Pennsylvania transit agencies issued 51 procurement solicitations in the last 30 days, more than double the 12-month monthly average of roughly 21.5, and the surge tells a story that looks nothing like a system flush with cash.
Pittsburgh Regional Transit alone accounts for 25 of those solicitations, a bulk release on May 20 covering engine parts, track components, light-rail vehicle bearings, modems, and fuel contracts. These are not aspirational purchases. They are the minimum required to keep a fleet moving, and many carry due dates in May and June 2026. South Central Transit Authority in Lancaster added three genuine fresh RFPs on top of that. The procurement calendar is busy. The balance sheet is not.
The reason agencies are buying at this pace while facing structural insolvency is a collision of two hard constraints. Federal grants come with use-it-or-lose-it obligations: SEPTA holds $317 million and $97 million in active State of Good Repair grants from the U.S. Department of Transportation running through 2034, and PRT holds $58 million in Formula Grants through 2028. Agencies that fail to issue matching procurements risk clawback. At the same time, basic fleet survival sets a floor on what can be deferred. You cannot skip the bearing replacement on a light-rail vehicle any more than you can skip an oil change and expect the car to start.
Capital budgets cannibalized: PRT and SEPTA operations transfers vs. remaining capital
Source: NationGraph.
What makes this moment different is where the money to pay for those parts is coming from. Act 89, the 2013 law that routed Pennsylvania Turnpike toll revenue into $450 million a year in transit funding, expired without a legislative replacement. The gap it left has grown into a projected $100 million deficit at PRT for FY2026, growing annually. To plug it, Gov. Shapiro's administration approved SEPTA's transfer of $394 million in capital funds to operations in September 2025, and cleared PRT's use of $106.7 million on the same basis 8 days later. The capital accounts that were supposed to fund track work and vehicle overhauls are now covering payroll and fuel.
PRT CEO Katharine Kelleman put it plainly: the arrangement is like covering your mortgage with your car payment. The agency responded by slashing its infrastructure budget by two-thirds, to $57.9 million, in order to preserve 40 bus routes from elimination. The Panhandle Bridge rehabilitation and other capital projects have been pushed back or scaled down. The procurement RFPs going out now are largely the irreducible minimum: the parts and service contracts where delay means a bus or train does not run tomorrow.

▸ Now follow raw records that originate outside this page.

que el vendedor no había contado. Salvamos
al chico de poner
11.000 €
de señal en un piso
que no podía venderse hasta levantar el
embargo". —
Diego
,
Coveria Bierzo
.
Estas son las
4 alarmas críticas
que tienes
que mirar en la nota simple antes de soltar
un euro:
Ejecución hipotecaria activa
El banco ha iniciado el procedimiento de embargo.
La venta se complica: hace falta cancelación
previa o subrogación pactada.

The politics of a fix are stuck. Shapiro's FY2026-27 budget proposes raising the share of state sales tax revenue earmarked for transit from 4.4 percent to 6.1 percent, which would generate roughly $319 million a year, but the earliest that money could flow is July 2027, and it requires legislative approval from a Republican-controlled Senate that has shown no appetite for new revenue. Senate Republicans countered with HB 257, offering $292.5 million from the Public Transportation Trust Fund without tax increases, conditioned on inflation-indexed fare increases. Democrats rejected it. The June 30, 2026 budget deadline is approaching with no structural deal in sight.
The trust fund itself, which holds $2.4 billion even after the capital-to-operations transfers, according to PennDOT Secretary Mike Carroll's March 2026 Senate testimony, has become a Republican talking point: if the money is there, why are agencies crying poor? Carroll's answer is that hundreds of millions in allocated capital dollars remain unspent, a claim agencies attribute to the same procurement and labor constraints that make capital projects slow in any large public system.

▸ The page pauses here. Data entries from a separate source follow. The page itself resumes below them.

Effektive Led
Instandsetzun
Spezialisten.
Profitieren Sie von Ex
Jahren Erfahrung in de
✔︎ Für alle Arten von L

The asymmetry cuts hardest outside Pittsburgh and Philadelphia. The capital-flex workaround is legally available only to PRT and SEPTA. The 33 smaller systems that did not receive that relief include agencies serving communities in Republican legislative districts, a fact that has not yet broken the legislative deadlock but complicates any narrative that frames this as a purely urban problem. LANTA, serving Lehigh and Northampton counties, already cut service 5 percent in February 2026 without the capital-flex cushion the big agencies have.

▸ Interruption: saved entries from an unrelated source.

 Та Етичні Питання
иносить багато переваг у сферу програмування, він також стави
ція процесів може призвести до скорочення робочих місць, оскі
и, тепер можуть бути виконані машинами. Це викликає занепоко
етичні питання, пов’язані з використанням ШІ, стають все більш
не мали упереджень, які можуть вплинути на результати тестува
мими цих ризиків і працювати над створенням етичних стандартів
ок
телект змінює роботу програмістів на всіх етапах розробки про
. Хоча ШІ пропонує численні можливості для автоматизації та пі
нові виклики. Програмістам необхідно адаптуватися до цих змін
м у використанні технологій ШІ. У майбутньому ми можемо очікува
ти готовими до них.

For riders, the immediate signal to watch is not the RFP count but the budget vote. If Harrisburg reaches June 30 without a transit funding agreement, PRT and SEPTA will have exhausted the two-year runway the capital transfers bought them, and the service cuts that were averted in 2025 come back to the table. The procurement activity visible right now is agencies racing to meet federal obligations and keep fleets operational while that clock runs out.